Widely known criteria for the various forms of psychopathology appear in the American Psychiatric Association's Diagnostic and Statistical Manual for Mental Disorders, Fourth Edition, Text Revision (DSM-IV-TR) and the World Health Organization's International Classification of Diseases, Clinical Modification (ICD-10-CM). The assessment of psychopathology may at first appear to involve a rather straightforward appraisal of the relative “fit” of these criteria to the particular history and behavioral repertoire of the individual being assessed. This view suggests that appraisal involves little more than decisions about whether one or more sets of these criteria are represented in the information gathered about an individual. If so, the diagnosis (i.e., form of psychopathology) associated with those criteria is assigned to represent the individual's psychological problem(s).

However, the reality is more complicated than the above suggests. Before psychologists can assess the fit of any set of criteria to an individual, they must make a number of decisions regarding the assessment process itself. These include an evaluation of their ability to accurately judge the presence or absence, quality, and quantity of the criteria. In other words, psychologists must evaluate the reliability, validity, and usefulness of the information to be used in assessing the criteria and the context in which the information will be used before the information is accepted for use. Additionally, the perspective taken, for instance, whether the focus is on direct behavioral examples or inferred (i.e., not directly observable) processes, must be taken into account. The ideas and biases of the assessor must be carefully considered.
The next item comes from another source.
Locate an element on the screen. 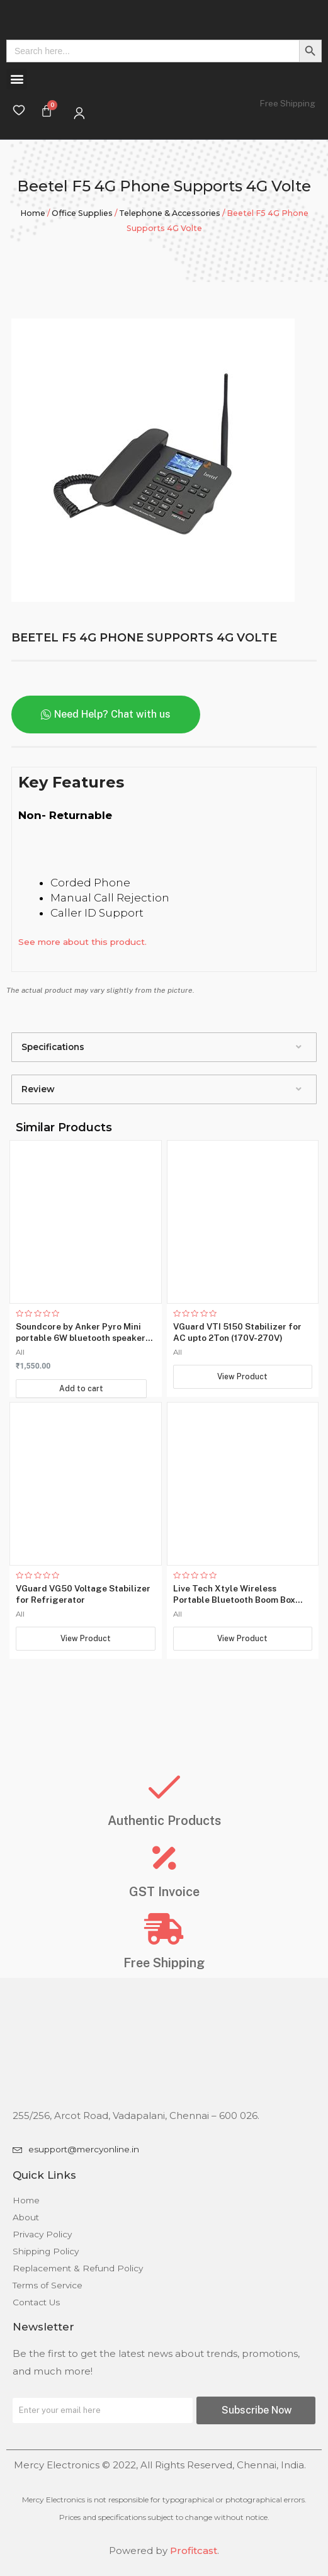 This screenshot has width=328, height=2576. Add to cart [Add “Soundcore by Anker Pyro Mini portable 6W bluetooth speaker with loud and strong bass” to your cart] is located at coordinates (81, 1387).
Finally, the information, be it a diagnosis or behavioral description, must be accurately conveyed to the appropriate referring source to actually aid the person being assessed. This has led to the development of a wide range of assessment tools that include unstructured and structured interviews, self-report inventories, measures of cognition, projective techniques, behavioral descriptors, and many more.

The Clinical Interview

Unstructured Interviews

The interview is one of the most basic components of all forms of psychological assessment, including the assessment of psychopathology. Interview formats vary across a continuum from unstructured to highly structured. The unstructured interview is what people most often think about when describing the interview process, though unstructured is probably a misnomer. It is essentially a data-gathering process in which information is most often collected face-to-face with a client through an interactive series of questions and answers that can vary greatly from client to client. Typically, questioning follows a format beginning with open-ended questions that can provide information about the content provided, but also about the process the client uses to respond. Questions gradually become more and more close ended during the interview to help fill in needed specific information about the client. The unstructured interview is also used to obtain information from other sources, such as family members or others who can comment on the client's actions.